## Your task
Please return each entry that follows exactly as given, but without pictures.

═════ Task inputs

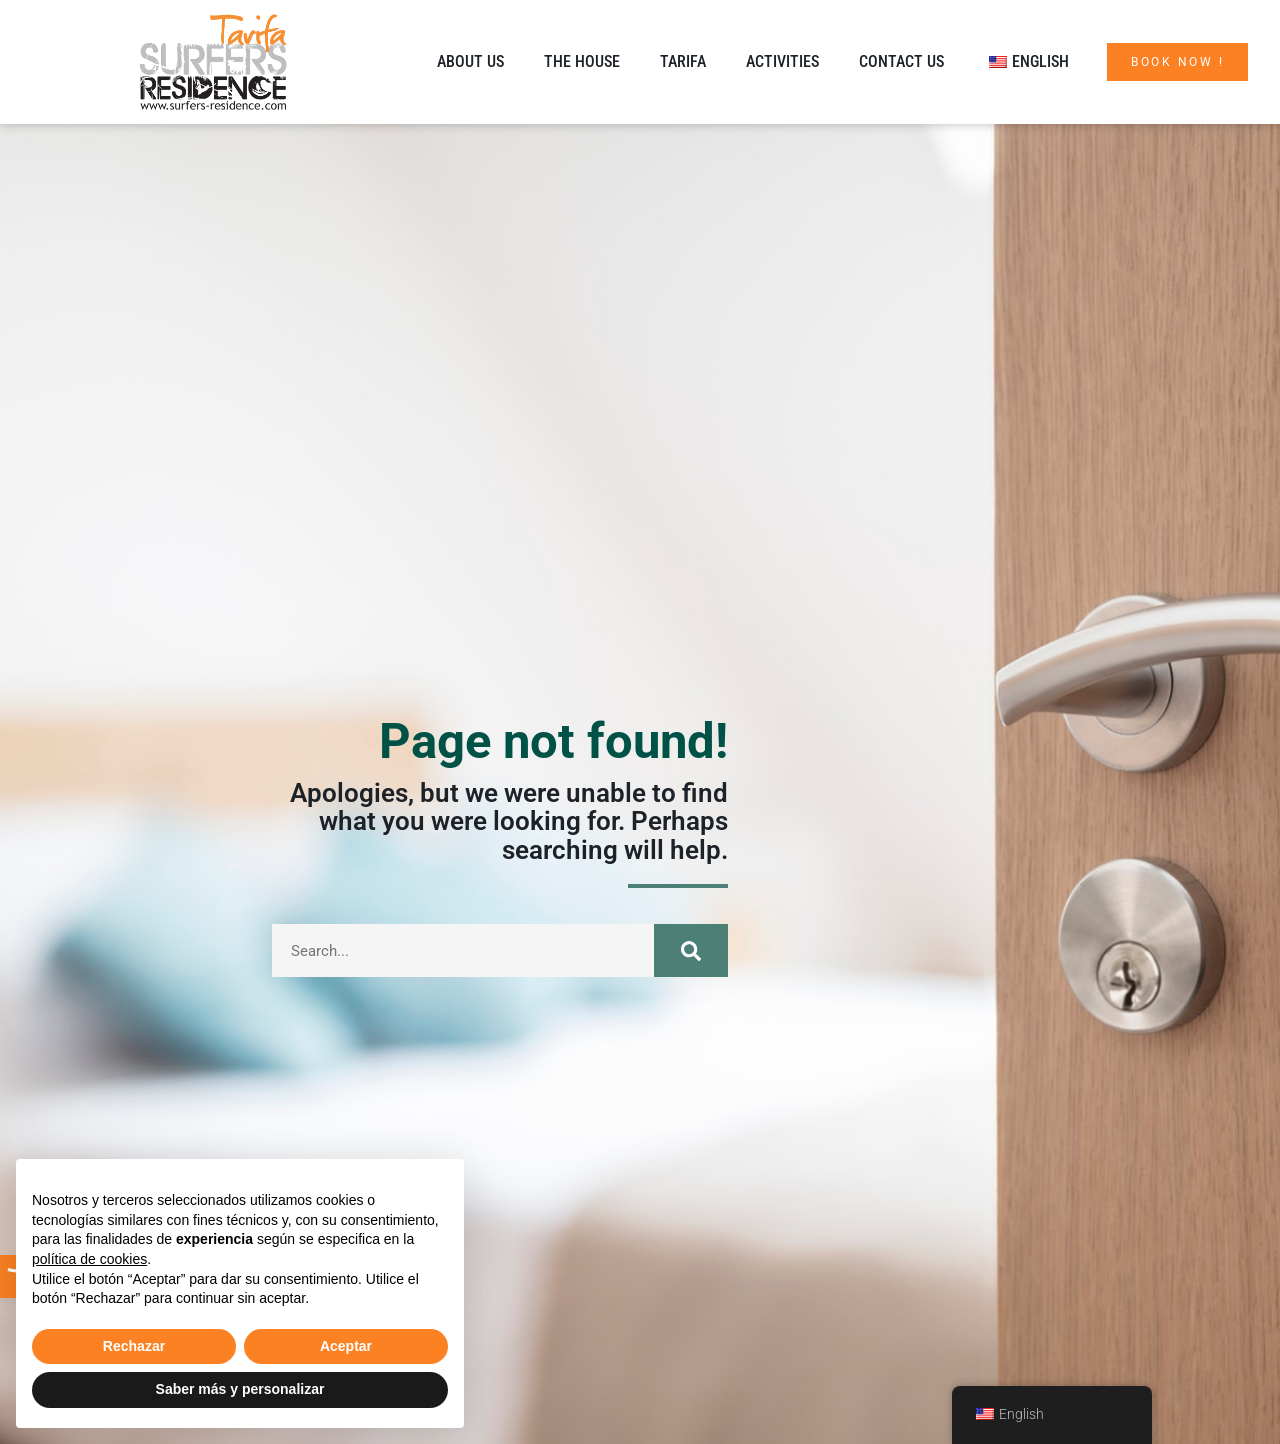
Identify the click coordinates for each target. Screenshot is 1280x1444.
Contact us (901, 61)
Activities (782, 61)
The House (582, 61)
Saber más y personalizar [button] (240, 1389)
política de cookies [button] (89, 1259)
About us (470, 61)
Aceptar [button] (346, 1346)
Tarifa (683, 61)
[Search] (691, 950)
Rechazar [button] (134, 1346)
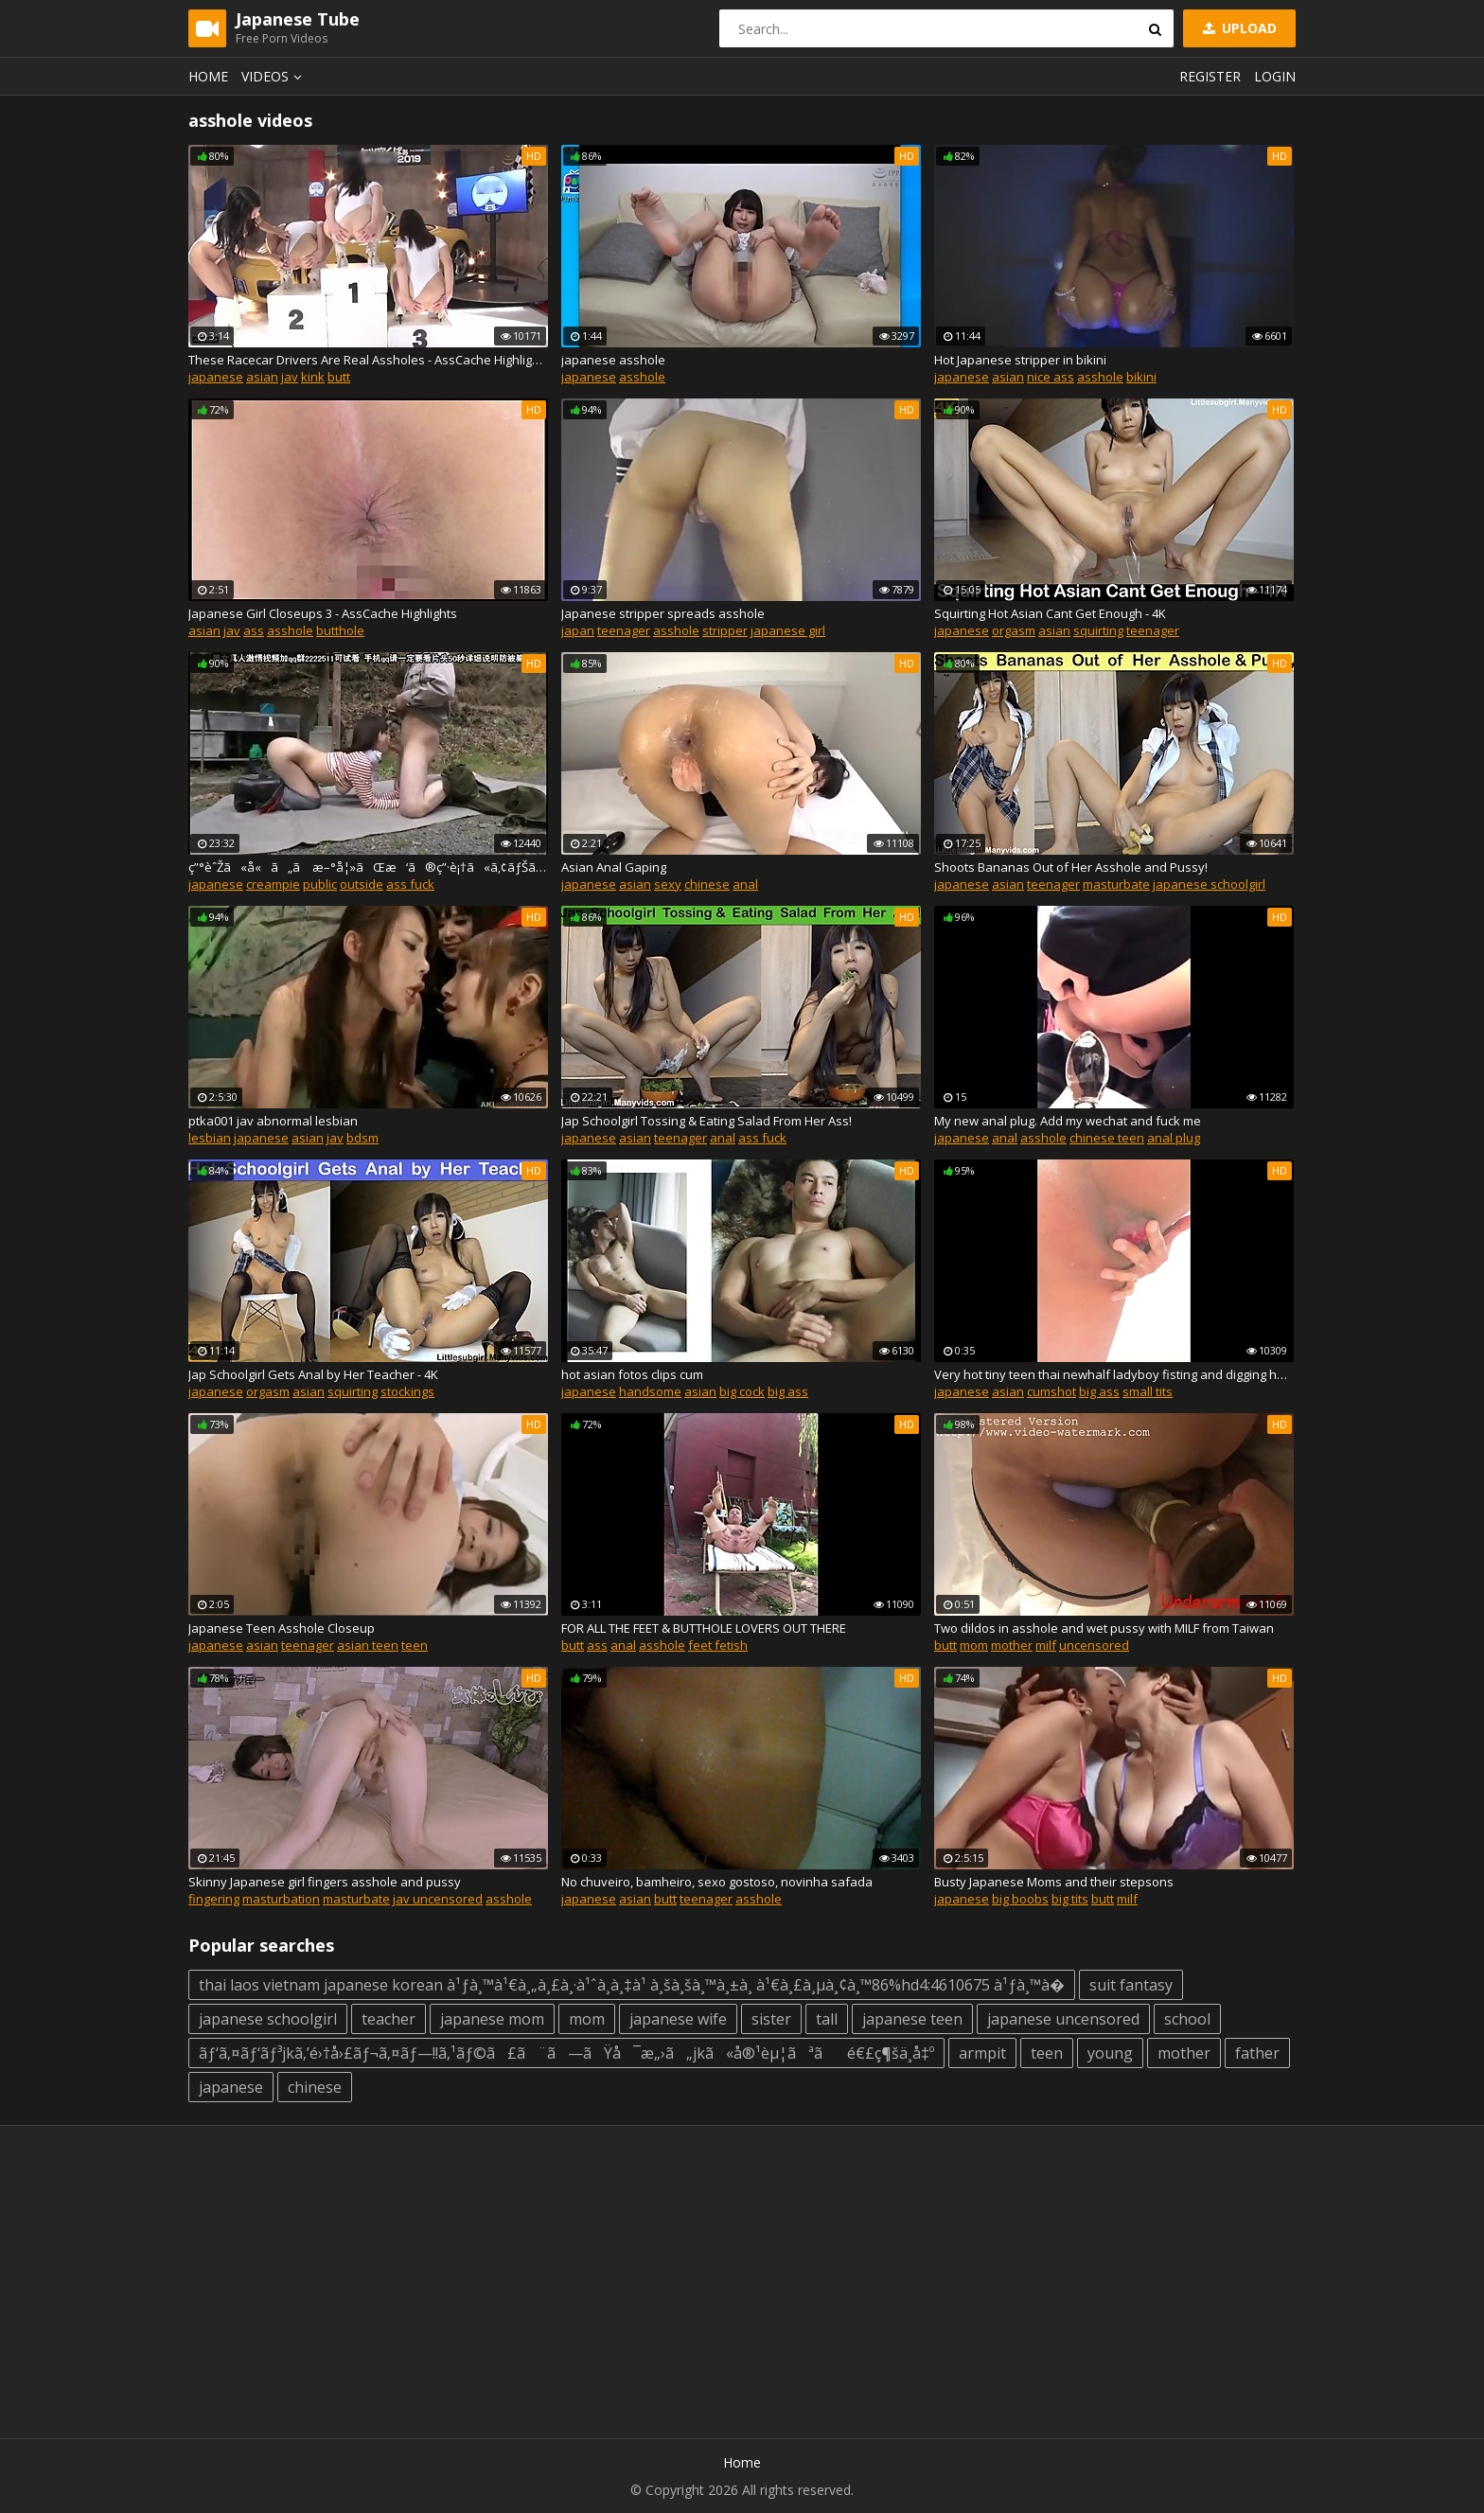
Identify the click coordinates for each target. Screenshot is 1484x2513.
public (320, 884)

══════════

## Response below
Identify the click coordinates for each target. Screenshot is 1280x1444.
Contact us (901, 61)
Activities (782, 61)
The House (582, 61)
Saber más y personalizar [button] (240, 1389)
política de cookies [button] (89, 1259)
About us (470, 61)
Aceptar [button] (346, 1346)
Tarifa (683, 61)
[Search] (691, 950)
Rechazar [button] (134, 1346)
Identify the click coordinates for each target. Screenshot is 1484x2513.
public (320, 884)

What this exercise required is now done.